Thursday, April 05, 2007

Rough around the edges



I’m knitting another baby bib from the Mason-Dixon Knitting book for another christening. As you can see I’m using a dusty blue and a rather fabulous orangey red (it’s another boy). I decided to make the stripes narrower and more frequent than the last bib I made but I’m still having an issue with running the color that’s not in use up the edge of the project. It just doesn’t look polished somehow.

Here’s my question for you pros: how do you deal with switching colors without cutting and weaving in a million ends and still make it look nice? Or is that an impossible task?

7 Comments:

Blogger Knitterary said...

When one of my SnB buddies made a Hogwarts scarf, she wove the ends up the gap between the first and second stitches of the row, rather than at the end of the row. You might have to play around with it to get it to look good, though. I remember it frustrated her some.

11:52 AM  
Blogger Lori said...

I'm no expert, but I've made a couple of stripy scarves. I keep both balls of yarn attached at all times, and at the end where the color change for the stripe occurs, I twist the two strands (intarsia-style) and continue on with whichever I need. The unused yarn is carried up the selvedge, twisted in so it is hardly noticible, and in the end I only have four ends to weave (two at each end!)

12:06 PM  
Blogger georg said...

I <3 self striping sock yarn.

I did one striped scarf that was two rows of each color (garter stitch), so it was just hold one color off to a side and wait its turn. Haven't done it for anything bigger than that.

1:36 PM  
Blogger Nancy Herkness said...

Knitterary, that's an interesting idea. I'll have to fool around with it and see what happens.
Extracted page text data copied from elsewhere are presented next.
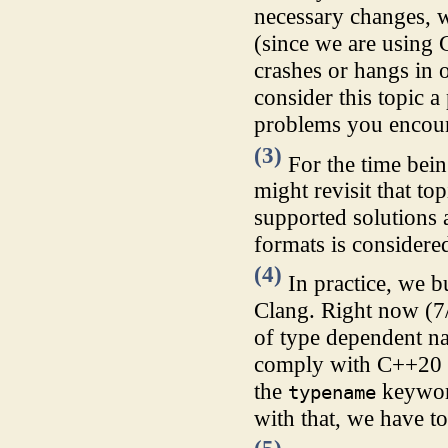
necessary changes, 
(since we are using
crashes or hangs in
consider this topic a
problems you encou
(3)
For the time bein
might revisit that t
supported solutions a
formats is considere
(4)
In practice, we 
Clang. Right now (7
of type dependent na
comply with C++20 i
the
keyword
typename
with that, we have to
Loribird, you must be a better yanr-twister than I am. Mine comes out looking, well, twisted and not so nice.

Georg, LOL, I'll get self-striping yarn next time and avoid the whole problem.

4:08 PM  
Blogger Nancy Herkness said...

Just so you know, I've taken all your advice into account and my edge truly is looking much neater. Many thanks for the help!

10:16 PM  
Anonymous Anonymous said...

If all else fails--a quick and dirty border of single crochet around it would work, too.

10:53 AM  
Blogger Nancy Herkness said...

Oooh, Kathy, that's a great idea, esp. for a bib! Thanks!